From AI Assistance to AI Action: Why Data Foundations Will Define 2026

Alexey Sidorov, Data Science Guru and Evangelist at Denodo, explores how well-governed, reusable data products are becoming the backbone of trustworthy AI, why many initiatives stalled due to weak foundations, and how expectations are resetting around value and accountability.
What opportunities do you foresee for 2026, and how do you plan to leverage them?
Looking ahead to 2026, the biggest opportunity lies in how AI is expected to evolve from a support tool into something that can take action on its own. Instead of simply responding to prompts, AI systems will increasingly handle routine tasks, coordinate processes, and support decision-making across teams. This opens the door to faster operations, fewer manual bottlenecks, and better use of human time.
However, this opportunity only becomes real if AI has access to accurate, timely, and well-governed data. Another major opportunity is the growing use of data products – clearly defined, trusted data assets that different teams can reuse. Together, these shifts allow organizations to move faster while staying controlled and accountable.
What major challenges did you encounter this year, and how did you address them?
One of the main challenges this year was the gap between AI expectations and actual results. Many projects struggled to move beyond testing stages because the underlying data was scattered, difficult to manage, or lacked clear governance. At the same time, leadership became more cautious, asking tougher questions about cost, value, and long-term impact.
This made it clear that progress wasn’t just about better tools, but better foundations. Addressing these challenges required a shift in mindset, less focus on speed and experimentation, and more emphasis on data quality, accountability, and measurable outcomes. By prioritizing realistic use cases and tightening governance, organizations were better positioned to turn AI from an idea into something useful.
Can you elaborate on your strategic partnerships this year and plans for next year?
This year showed that relying on a single platform or environment is no longer practical. Strategic partnerships increasingly focused on flexibility, working across different cloud setups, regions, and regulatory environments without forcing everything into one system. These collaborations helped reduce complexity while allowing data to stay where it makes the most sense.
Looking ahead to 2026, partnerships are expected to become even more practical and outcome-driven. The focus will be on shared standards, smoother integration, and the ability to move workloads or data without disruption. Rather than chasing scale for its own sake, partnerships will aim to support interoperability, compliance, and real-world operational needs.
What will be your primary focus areas and strategic priorities for 2026?

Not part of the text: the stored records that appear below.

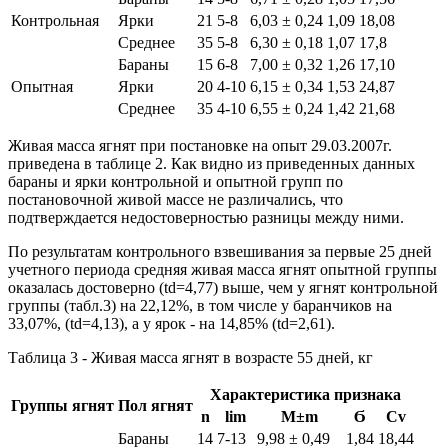
Контрольная
Ярки
21
5-8
6,03 ± 0,24
1,09
18,08
Среднее
35
5-8
6,30 ± 0,18
1,07
17,8
Бараны
15
6-8
7,00 ± 0,32
1,26
17,10
Опытная
Ярки
20
4-10
6,15 ± 0,34
1,53
24,87
Среднее
35
4-10
6,55 ± 0,24
1,42
21,68
Живая масса ягнят при постановке на опыт 29.03.2007г.
приведена в таблице 2. Как видно из приведенных данных
бараны и ярки контрольной и опытной групп по
постановочной живой массе не различались, что
подтверждается недостоверностью разницы между ними.
По результатам контрольного взвешивания за первые 25 дней
учетного периода средняя живая масса ягнят опытной группы
оказалась достоверно (td=4,77) выше, чем у ягнят контрольной
группы (табл.3) на 22,12%, в том числе у баранчиков на
33,07%, (td=4,13), a y ярок - на 14,85% (td=2,61).
Таблица 3 - Живая масса ягнят в возрасте 55 дней, кг
Характеристика признака
Группы ягнят
Пол ягнят
n
lim
М±m
Ϭ
Cv
Бараны
14
7-13
9,98 ± 0,49
1,84
18,44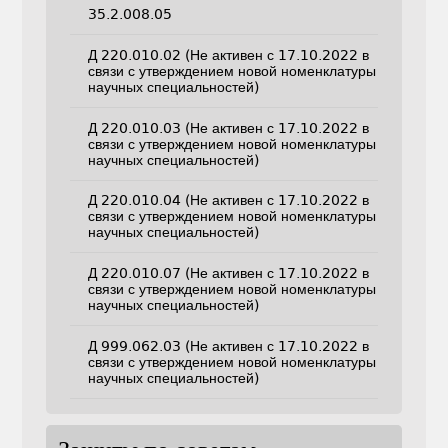
35.2.008.05
Д 220.010.02 (Не активен с 17.10.2022 в
связи с утверждением новой номенклатуры
научных специальностей)
Д 220.010.03 (Не активен с 17.10.2022 в
связи с утверждением новой номенклатуры
научных специальностей)
Д 220.010.04 (Не активен с 17.10.2022 в
связи с утверждением новой номенклатуры
научных специальностей)
Д 220.010.07 (Не активен с 17.10.2022 в
связи с утверждением новой номенклатуры
научных специальностей)
Д 999.062.03 (Не активен с 17.10.2022 в
связи с утверждением новой номенклатуры
научных специальностей)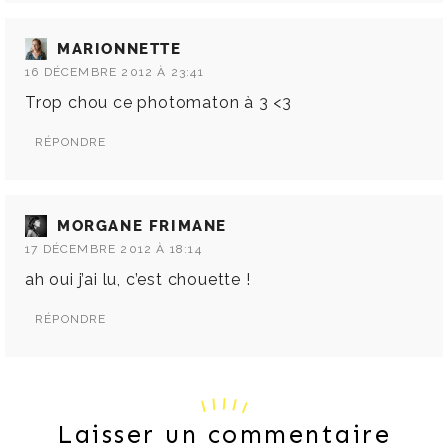
MARIONNETTE
16 DÉCEMBRE 2012 À 23:41
Trop chou ce photomaton à 3 <3
RÉPONDRE
MORGANE FRIMANE
17 DÉCEMBRE 2012 À 18:14
ah oui j’ai lu, c’est chouette !
RÉPONDRE
Laisser un commentaire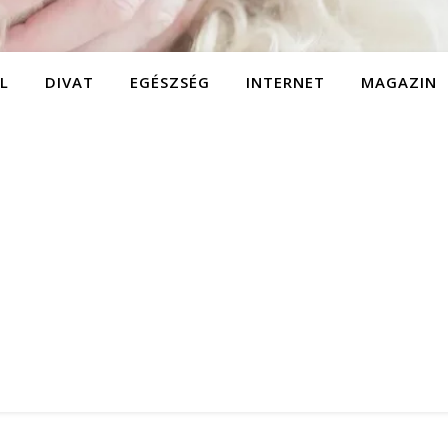
L
DIVAT
EGÉSZSÉG
INTERNET
MAGAZIN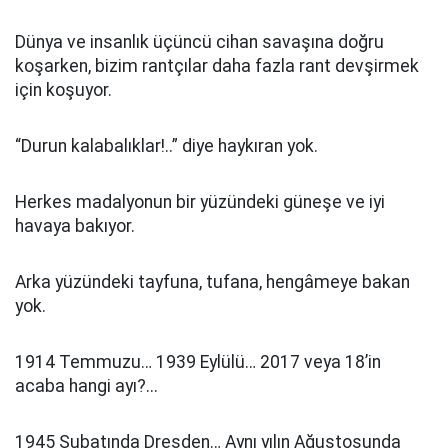
Dünya ve insanlık üçüncü cihan savaşına doğru
koşarken, bizim rantçılar daha fazla rant devşirmek
için koşuyor.
“Durun kalabalıklar!..” diye haykıran yok.
Herkes madalyonun bir yüzündeki güneşe ve iyi
havaya bakıyor.
Arka yüzündeki tayfuna, tufana, hengâmeye bakan
yok.
1914 Temmuzu… 1939 Eylülü… 2017 veya 18’in
acaba hangi ayı?...
1945 Şubatında Dresden… Aynı yılın Ağustosunda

In 2026, the focus will shift toward making AI reliable, understandable, and genuinely useful in day-to-day work. That starts with ensuring data is ready for AI use – accurate, current, and governed from the start. Another priority will be improving how insights are delivered, moving away from static reports toward automated analysis that people can interact with through simple, conversational tools.

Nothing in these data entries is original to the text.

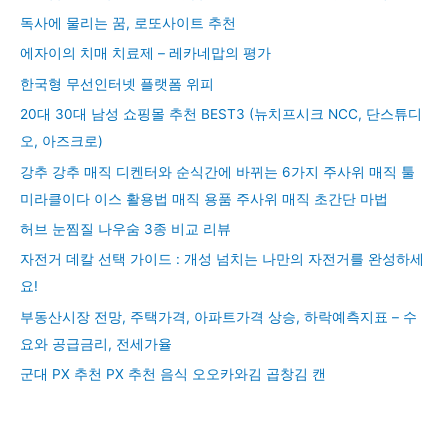
독사에 물리는 꿈, 로또사이트 추천
에자이의 치매 치료제 – 레카네맙의 평가
한국형 무선인터넷 플랫폼 위피
20대 30대 남성 쇼핑몰 추천 BEST3 (뉴치프시크 NCC, 단스튜디
오, 아즈크로)
강추 강추 매직 디켄터와 순식간에 바뀌는 6가지 주사위 매직 툴
미라클이다 이스 활용법 매직 용품 주사위 매직 초간단 마법
허브 눈찜질 나우숨 3종 비교 리뷰
자전거 데칼 선택 가이드 : 개성 넘치는 나만의 자전거를 완성하세
요!
부동산시장 전망, 주택가격, 아파트가격 상승, 하락예측지표 – 수
요와 공급금리, 전세가율
군대 PX 추천 PX 추천 음식 오오카와김 곱창김 캔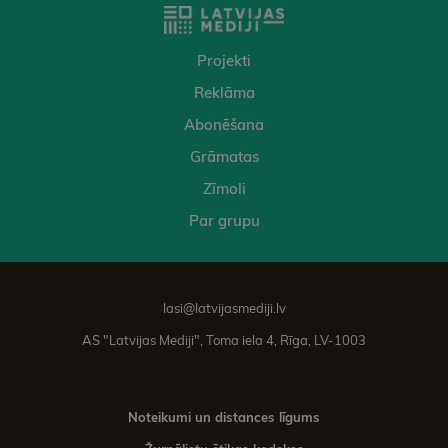
Projekti
Reklāma
Abonēšana
Grāmatas
Zīmoli
Par grupu
lasi@latvijasmediji.lv
AS "Latvijas Mediji", Toma iela 4, Rīga, LV-1003
Noteikumi un distances līgums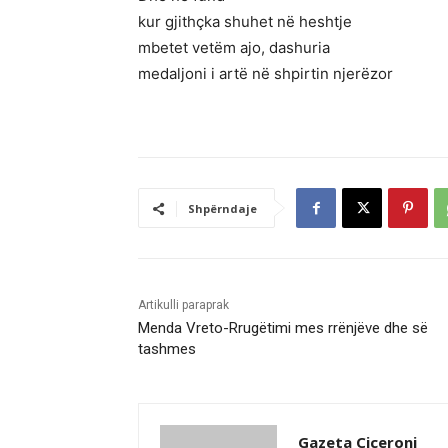
kur gjithçka shuhet në heshtje
mbetet vetëm ajo, dashuria
medaljoni i artë në shpirtin njerëzor
Shpërndaje
Artikulli paraprak
Menda Vreto-Rrugëtimi mes rrënjëve dhe së
tashmes
Gazeta Ciceroni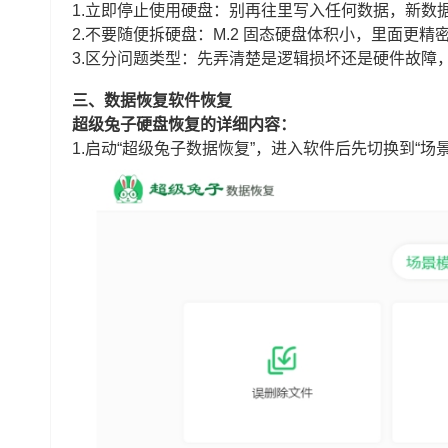
1.立即停止使用硬盘：别再往里写入任何数据，新数
2.不要随便拆硬盘：M.2 固态硬盘体积小，里面更
3.区分问题类型：先弄清楚是逻辑损坏还是硬件故障
三、数据恢复软件恢复
超级兔子硬盘恢复的详细内容：
1.启动“超级兔子数据恢复”，进入软件后先切换到“场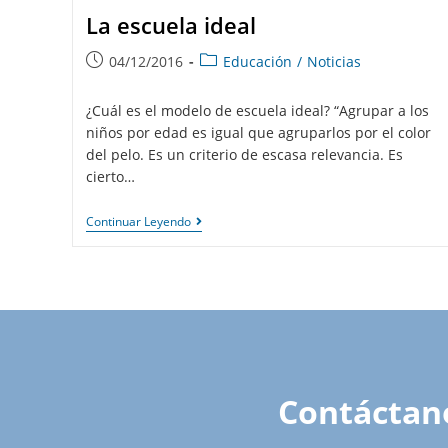
La escuela ideal
04/12/2016
Educación
/
Noticias
¿Cuál es el modelo de escuela ideal? “Agrupar a los
niños por edad es igual que agruparlos por el color
del pelo. Es un criterio de escasa relevancia. Es
cierto…
Continuar Leyendo
Contáctan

Just as important will be investing in people. As technology advances quickly, many teams struggle to keep up. Supporting skills development and making AI tools easier to use will be critical to closing that gap and ensuring adoption across the organization.
Are there plans to explore new markets or introduce new products/applications in 2026?
It’s important in areas where automation and real-time data can drive immediate impact. Manufacturing and supply chain operations are expected to change significantly, with systems that can adjust quickly to shifts in demand, costs, or regulations. These environments benefit most from AI that reacts in real time rather than relying on historical data alone.
There is also growing interest in more focused applications—tools designed for specific business areas like finance, operations, or risk, rather than broad, general-purpose solutions. These targeted applications tend to deliver clearer value and are easier for teams to trust and adopt.
How is your company approaching sustainability, digital transformation, or AI adoption in preparation for 2026?
The approach is becoming more grounded and responsible. Instead of moving or copying large volumes of data, organizations are prioritizing smarter access using what already exists while reducing unnecessary processing and storage. This supports sustainability goals by lowering infrastructure use and energy consumption.
Digital transformation is also becoming more disciplined, with a strong link between technology decisions and measurable outcomes. AI adoption in particular, is tied closely to governance, transparency, and risk management. At the same time, there is growing recognition that people need support to work confidently with these tools. Training and usability are now seen as essential, not optional.